Pour en savoir plus :
c) Déclaration des comptes et actifs numériques
Les détenteurs de cryptomonnaies doivent déclarer leurs comptes ouverts sur des plateformes étrangères (article 1649 bis C du CGI). Un manquement à cette obligation entraîne des sanctions pouvant aller jusqu’à 750 € par compte non déclaré.
Pour en savoir plus :
4. Perspectives et évolutions réglementaires
L’évolution réglementaire des transactions immobilières en cryptomonnaie est en cours, notamment sous l’impulsion des législations européennes et internationales visant à encadrer l’usage des actifs numériques.
a) Directive DAC 8
La directive européenne DAC 8, adoptée en octobre 2023, impose de nouvelles obligations déclaratives aux prestataires de services sur crypto-actifs. Ces obligations incluent la déclaration des transactions en cryptomonnaies, qu'elles soient nationales ou transfrontalières, ainsi que l'identification des parties impliquées. La directive DAC 8 prévoit une extension de l’échange automatique d’informations aux opérations sur crypto-actifs.
La France doit transposer cette directive d'ici le 31 décembre 2025, avec une entrée en vigueur prévue au 1er janvier 2026. Les premières déclarations et les premiers échanges d’informations devront être transmis à partir de janvier 2027 pour les opérations réalisées en 2026.
b) Règlement MiCA
Le règlement européen MiCA (Markets in Crypto-Assets), applicable à partir de 2024, encadre les actifs numériques et impose des obligations spécifiques aux prestataires de services sur crypto-actifs. Ce cadre vise à renforcer la transparence et la sécurité des transactions en cryptomonnaies. Le règlement MiCA définit les crypto-actifs et services sur crypto-actifs, mettant en place des exigences strictes pour garantir la protection des investisseurs et la stabilité du marché.
En France, l’Autorité des Marchés Financiers (AMF) et la Banque de France travaillent sur une intégration progressive des actifs numériques dans le paysage économique, ce qui pourrait conduire à une meilleure reconnaissance juridique des paiements en cryptomonnaie pour l’immobilier.
Conclusion
L’achat immobilier en cryptomonnaie est déjà possible, mais il nécessite une préparation minutieuse sur les plans juridique, réglementaire et fiscal. En France, bien que les cryptos ne soient pas reconnues comme une monnaie légale, il est possible d’acheter un bien immobilier en crypto en les convertissant en euros dans le cadre de la transaction (cas le plus facile).

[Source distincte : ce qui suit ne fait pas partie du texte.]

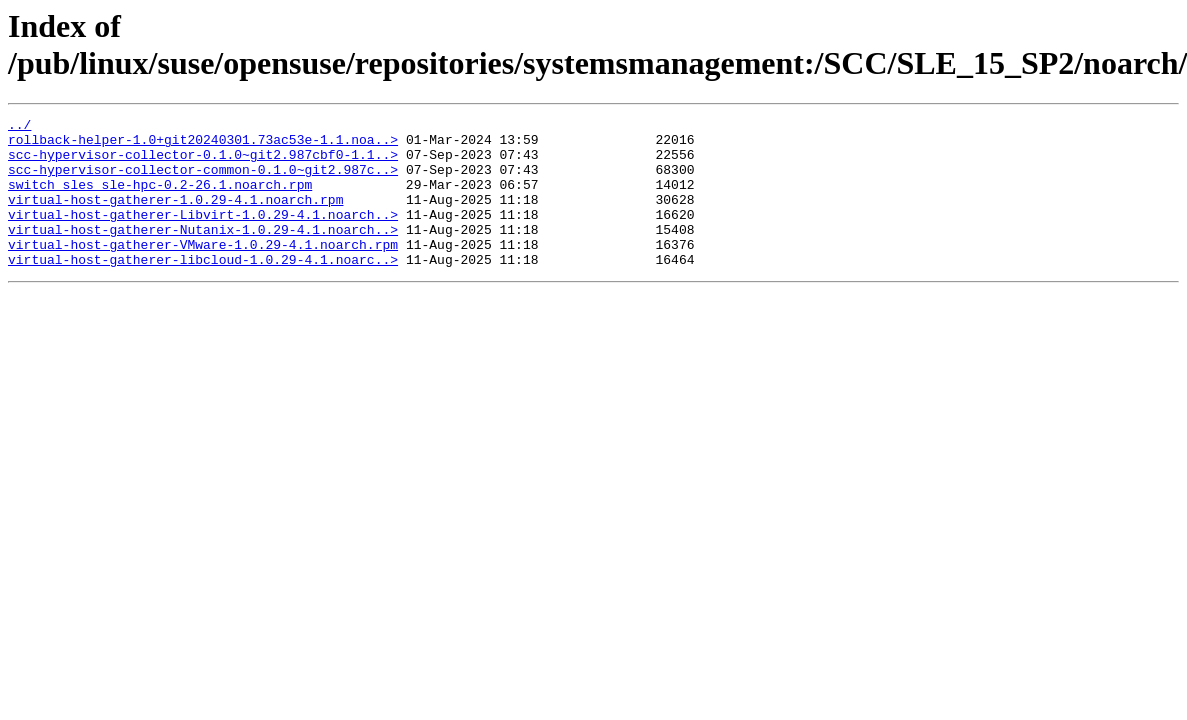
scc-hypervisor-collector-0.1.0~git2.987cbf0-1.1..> (203, 163)
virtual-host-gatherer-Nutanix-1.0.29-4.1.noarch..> (203, 253)
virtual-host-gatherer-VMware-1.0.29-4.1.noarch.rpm (203, 271)
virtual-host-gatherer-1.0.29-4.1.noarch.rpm (175, 217)
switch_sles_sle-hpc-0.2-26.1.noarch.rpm (160, 199)
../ (19, 127)
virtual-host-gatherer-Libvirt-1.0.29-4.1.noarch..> (203, 235)
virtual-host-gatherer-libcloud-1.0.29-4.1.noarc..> (203, 289)
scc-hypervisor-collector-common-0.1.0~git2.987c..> (203, 181)
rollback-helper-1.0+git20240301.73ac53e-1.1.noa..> (203, 145)
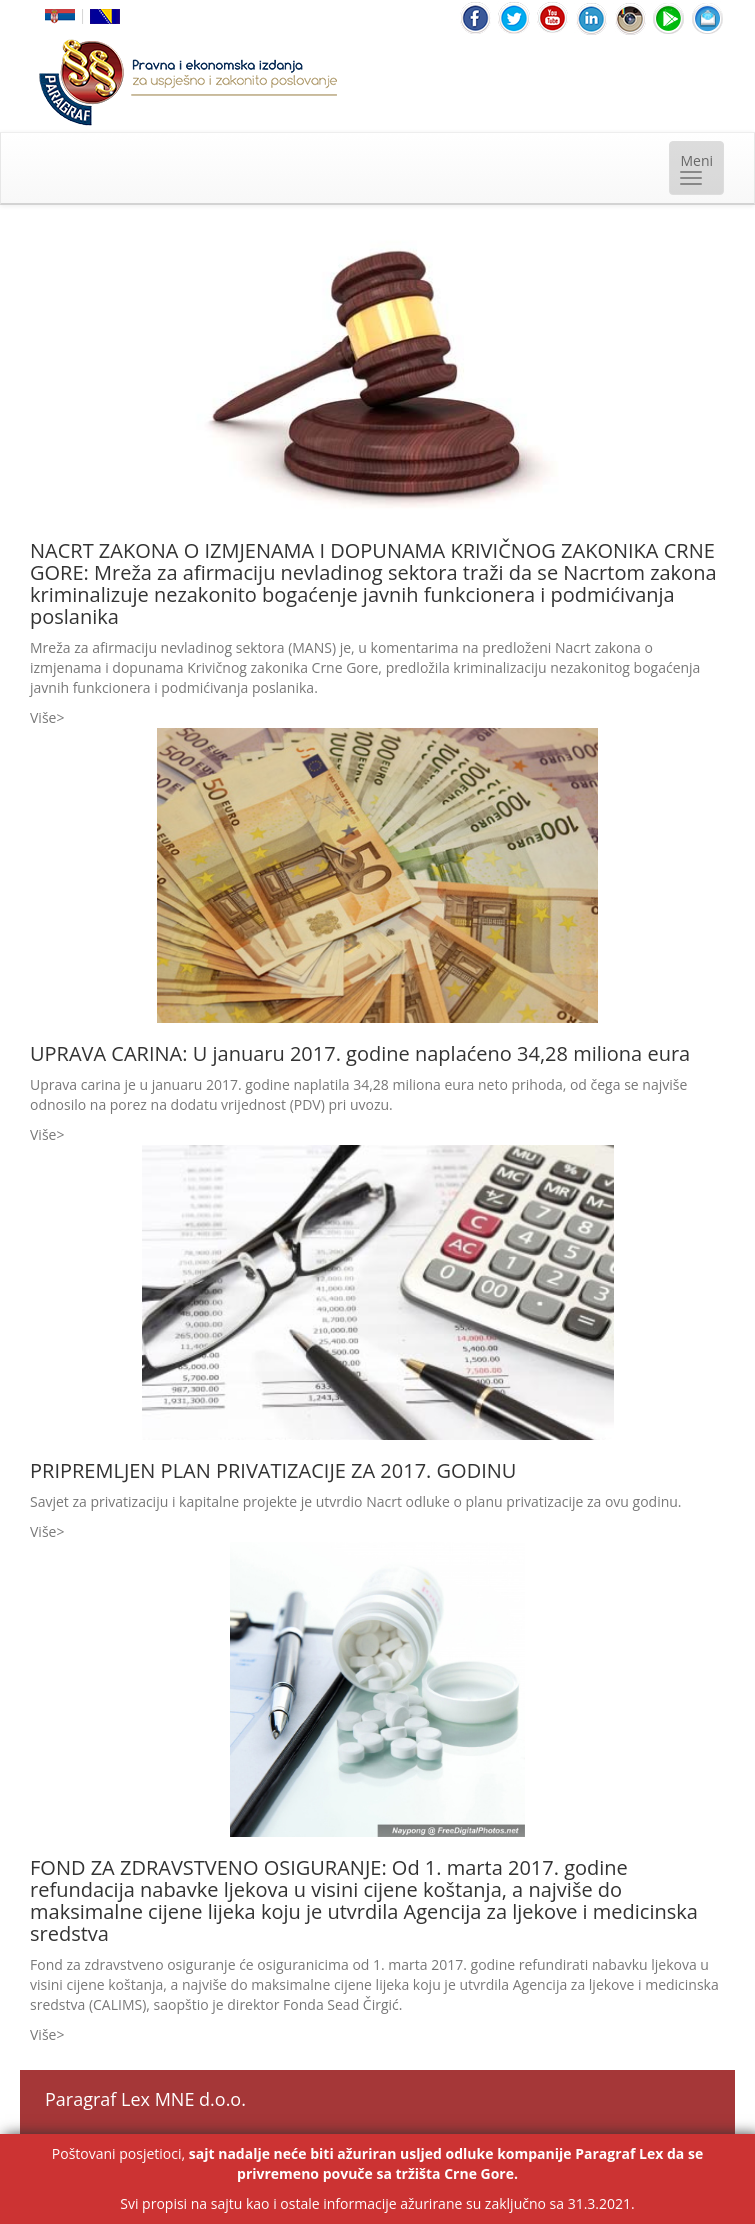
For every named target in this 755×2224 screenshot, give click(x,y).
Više (43, 717)
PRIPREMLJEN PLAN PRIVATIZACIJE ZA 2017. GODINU (273, 1470)
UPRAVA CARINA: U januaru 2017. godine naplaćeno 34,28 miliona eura (360, 1053)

La réglementation étant en constante évolution, les investisseurs doivent rester informés des nouvelles dispositions encadrant les actifs numériques et leur utilisation dans l’immobilier.
Avec un cadre juridique de plus en plus défini et une adoption croissante des cryptos, il est probable que l’achat immobilier en cryptomonnaie devienne une pratique plus courante dans les années à venir.